Using TensorFlow backend.


Instructions for updating:
Colocations handled automatically by placer.




Model weights loaded


In [2]:
from coco_dataloader import get_image_and_mask, val_augmentation
from tqdm import tqdm 

root="../../data/cocostuff/images/"
folder_name = "val"

original = []
predicted = []
for i in tqdm(val_ids):
    ## get image and mask
    image, label = get_image_and_mask(root, folder_name, i)
    
    ## preprocess using val augmentation
    image, label = val_augmentation(image, label, 512, 448, (0, 0, 0), 0)
    
    ## preprocess as per network requirement
    image_preprocess = preprocess_input(image)
    
    ## convert to float
    image_final = np.expand_dims(image_preprocess, 0).astype(np.float64)
    
    ## predict on image
    pred = model.predict(image_final)
    
    ## Store the labels
    original.append(label)
    predicted.append(pred)
print(len(original), len(predicted))

100%|██████████| 564/564 [00:36<00:00, 15.60it/s]

564 564





In [47]:
## Concatenating all the predictions 
final_preds = np.concatenate([np.squeeze(i, 3) for i in predicted])
final_preds = np.where(final_preds>0.5, 1, 0) ## Using a threshold of 0.5 
print(final_preds.shape)

(564, 448, 448)


In [48]:
## Concatenating all the original labels 
final_orig = np.concatenate([np.expand_dims(i, 0) for i in original])
print(final_orig.shape)

(564, 448, 448)


In [49]:
## b is the total number of images 
## h is height 
## w is width
b, h, w = final_orig.shape

## 1. Metrics 
Metrics are the way of knowing how well your model is performing.
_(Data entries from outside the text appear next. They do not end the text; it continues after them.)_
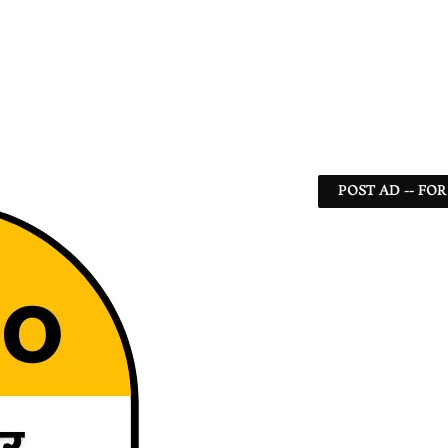
POST AD -- FOR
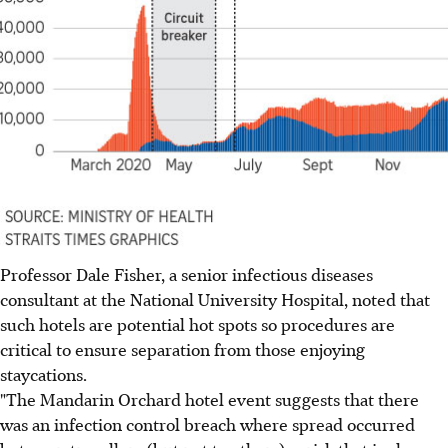
Professor Dale Fisher, a senior infectious diseases
consultant at the National University Hospital, noted that
such hotels are potential hot spots so procedures are
critical to ensure separation from those enjoying
staycations.
"The Mandarin Orchard hotel event suggests that there
was an infection control breach where spread occurred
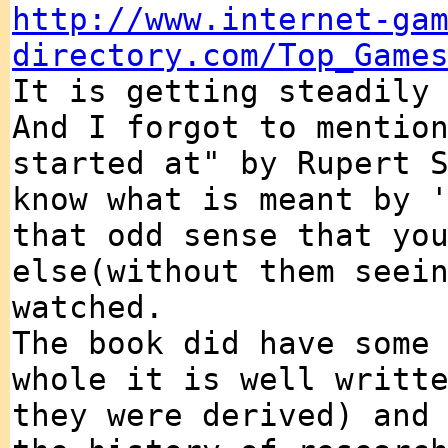
http://www.internet-ga
directory.com/Top_Game
It is getting steadily
And I forgot to mentio
started at" by Rupert 
know what is meant by 
that odd sense that yo
else(without them seei
watched.
The book did have some
whole it is well writt
they were derived) and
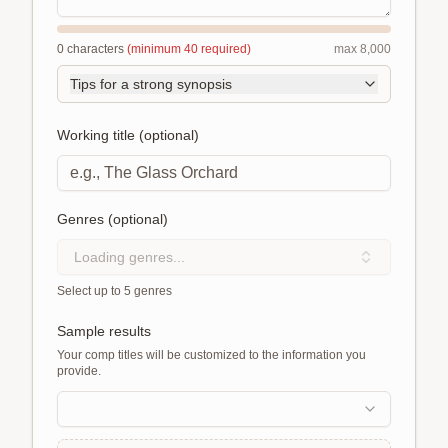
0
characters
(minimum
40
required)
max
8,000
Tips for a strong synopsis
Working title (optional)
Genres (optional)
Loading genres...
Select up to 5 genres
Sample results
Your comp titles will be customized to the information you
provide.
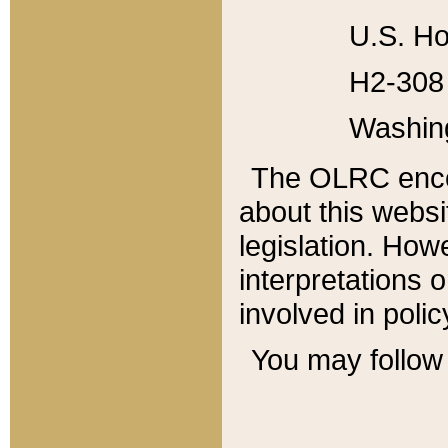
U.S. Ho
H2-308 
Washin
The OLRC enco
about this websi
legislation. Ho
interpretations o
involved in poli
You may follow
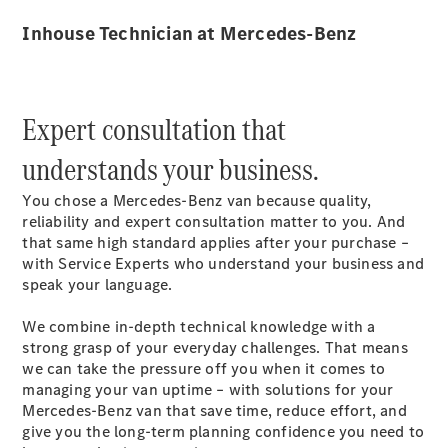
Inhouse Technician at Mercedes-Benz
Expert consultation that
eSprinter
Panel Van
understands your business.
eSprinter
Chassis
You chose a Mercedes-Benz van because quality,
Sprinter
reliability and expert consultation matter to you. And
Panel Van
that same high standard applies after your purchase –
Sprinter
with Service Experts who understand your business and
Platform
speak your language.
Vehicle
Sprinter
We combine in-depth technical knowledge with a
Chassis
strong grasp of your everyday challenges. That means
Vito
we can take the pressure off you when it comes to
managing your van uptime – with solutions for your
Mercedes-Benz van that save time, reduce effort, and
give you the long-term planning confidence you need to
In the above examples we have used iou_score without much knowledge about it.  In segmentation there are various metrics used to calculate the network performace. Lets look at a few of the most important metrics below and the use cases when we need to use it.  
1) f1_score or dice_score  
2) f2_score  
3) iou_score  
4) pixel accuracy.

Before going in depth of metrics, lets dive into some of the terminology. The below diagram from wikipedia comes handy to answer a lot of questions.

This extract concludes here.